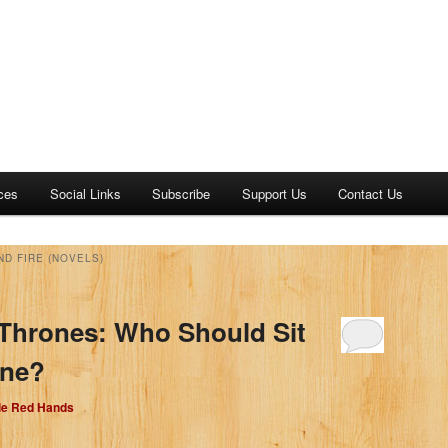
ces
Social Links
Subscribe
Support Us
Contact Us
ND FIRE (NOVELS)
Thrones: Who Should Sit
one?
dle Red Hands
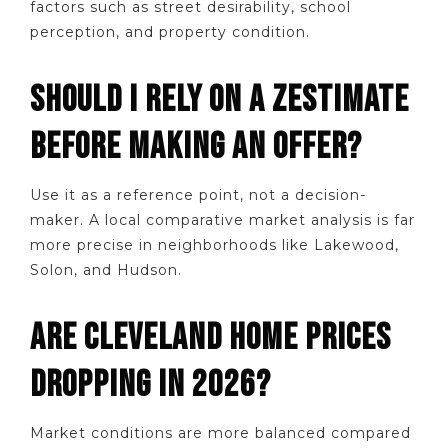
factors such as street desirability, school
perception, and property condition.
SHOULD I RELY ON A ZESTIMATE
BEFORE MAKING AN OFFER?
Use it as a reference point, not a decision-
maker. A local comparative market analysis is far
more precise in neighborhoods like Lakewood,
Solon, and Hudson.
ARE CLEVELAND HOME PRICES
DROPPING IN 2026?
Market conditions are more balanced compared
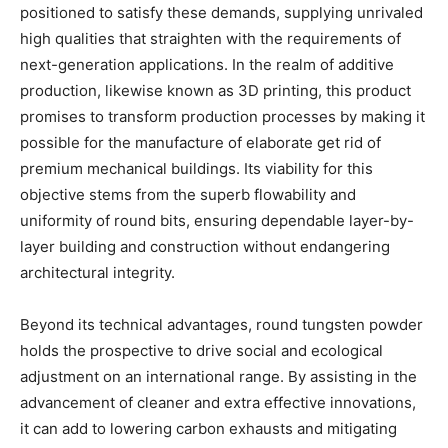
positioned to satisfy these demands, supplying unrivaled
high qualities that straighten with the requirements of
next-generation applications. In the realm of additive
production, likewise known as 3D printing, this product
promises to transform production processes by making it
possible for the manufacture of elaborate get rid of
premium mechanical buildings. Its viability for this
objective stems from the superb flowability and
uniformity of round bits, ensuring dependable layer-by-
layer building and construction without endangering
architectural integrity.
Beyond its technical advantages, round tungsten powder
holds the prospective to drive social and ecological
adjustment on an international range. By assisting in the
advancement of cleaner and extra effective innovations,
it can add to lowering carbon exhausts and mitigating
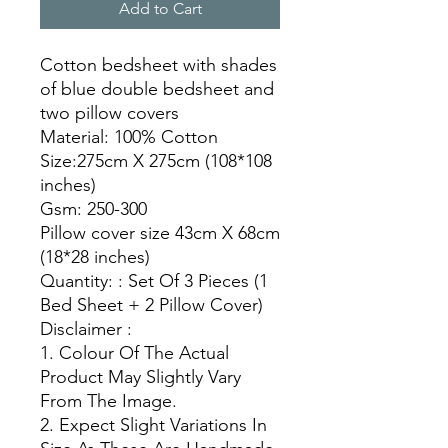
Add to Cart
Cotton bedsheet with shades
of blue double bedsheet and
two pillow covers
Material: 100% Cotton
Size:275cm X 275cm (108*108
inches)
Gsm: 250-300
Pillow cover size 43cm X 68cm
(18*28 inches)
Quantity: : Set Of 3 Pieces (1
Bed Sheet + 2 Pillow Cover)
Disclaimer :
1. Colour Of The Actual
Product May Slightly Vary
From The Image.
2. Expect Slight Variations In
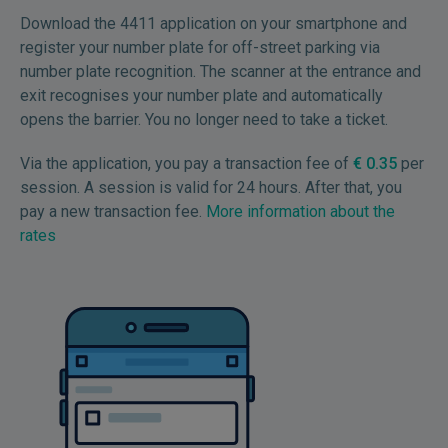
Download the 4411 application on your smartphone and
register your number plate for off-street parking via
number plate recognition. The scanner at the entrance and
exit recognises your number plate and automatically
opens the barrier. You no longer need to take a ticket.
Via the application, you pay a transaction fee of
€ 0.35
per
session. A session is valid for 24 hours. After that, you
pay a new transaction fee.
More information about the
rates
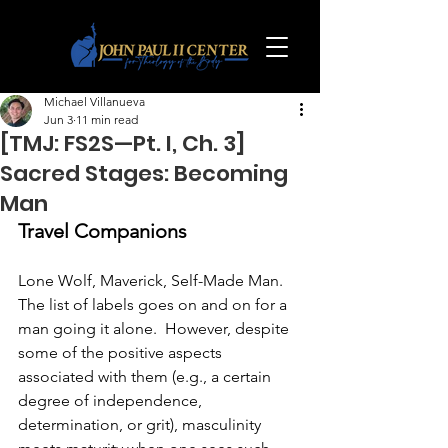
Michael Villanueva
Jun 3
11 min read
[TMJ: FS2S—Pt. I, Ch. 3]
Sacred Stages: Becoming
Man
Travel Companions
Lone Wolf, Maverick, Self-Made Man.  
The list of labels goes on and on for a 
man going it alone.  However, despite 
some of the positive aspects 
associated with them (e.g., a certain 
degree of independence, 
determination, or grit), masculinity 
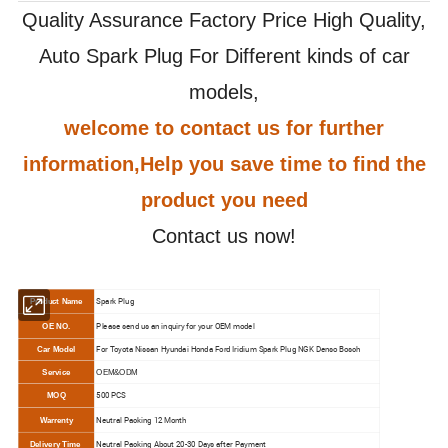
Quality Assurance Factory Price High Quality,
Auto Spark Plug For Different kinds of car
models,
welcome to contact us for further
information,Help you save time to find the
product you need
Contact us now!
Spark Plug
Product Name
Please send us an inquiry for your OEM model
OE NO.
For Toyota Nissan Hyundai Honda Ford Iridium Spark Plug NGK Denso Bosch
Car Model
Service
OEM&ODM
500 PCS
MOQ
N
eutral Packing 12 Month
Warrenty
N
eutral Packing About 20-30 Days after Payment
Delivery Time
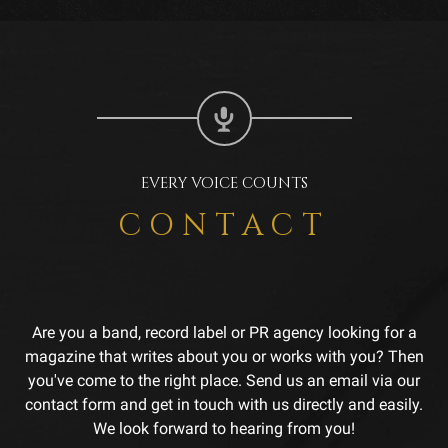
EVERY VOICE COUNTS
CONTACT
Are you a band, record label or PR agency looking for a
magazine that writes about you or works with you? Then
you've come to the right place. Send us an email via our
contact form and get in touch with us directly and easily.
We look forward to hearing from you!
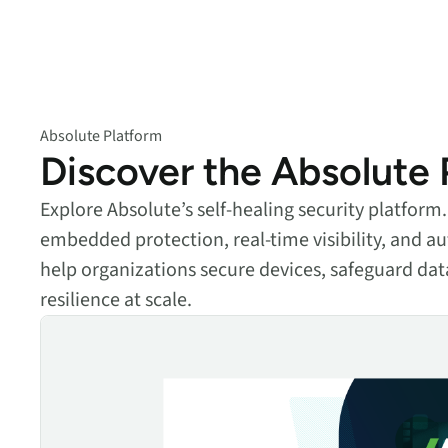
data.
productiv
Absolute Resilienc
Delivers application self
healing and confident r
response.
Absolute Platform
Discover the Absolute 
Absolute Rehydra
Eliminate downtime cos
with automated remot
Explore Absolute’s self-healing security platfor
recovery.
embedded protection, real-time visibility, and
Absolute Resilienc
help organizations secure devices, safeguard dat
for Security
resilience at scale.
Provides seamless and
The Absolute Platform
proactive patch
management.
Absolute Resilienc
for Automation
Offers remediation of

==========

EXERCISE PROMPT:
From the listing above, restate verbatim the lines running from the one with "man going it" through the one with "welcome to contact us for further", inclusive, but not the pictures.

SOLUTION TO THIS EXERCISE:
man going it alone.  However, despite 
some of the positive aspects 
associated with them (e.g., a certain 
degree of independence, 
determination, or grit), masculinity 
Quality Assurance Factory Price High Quality,
Auto Spark Plug For Different kinds of car
models,
welcome to contact us for further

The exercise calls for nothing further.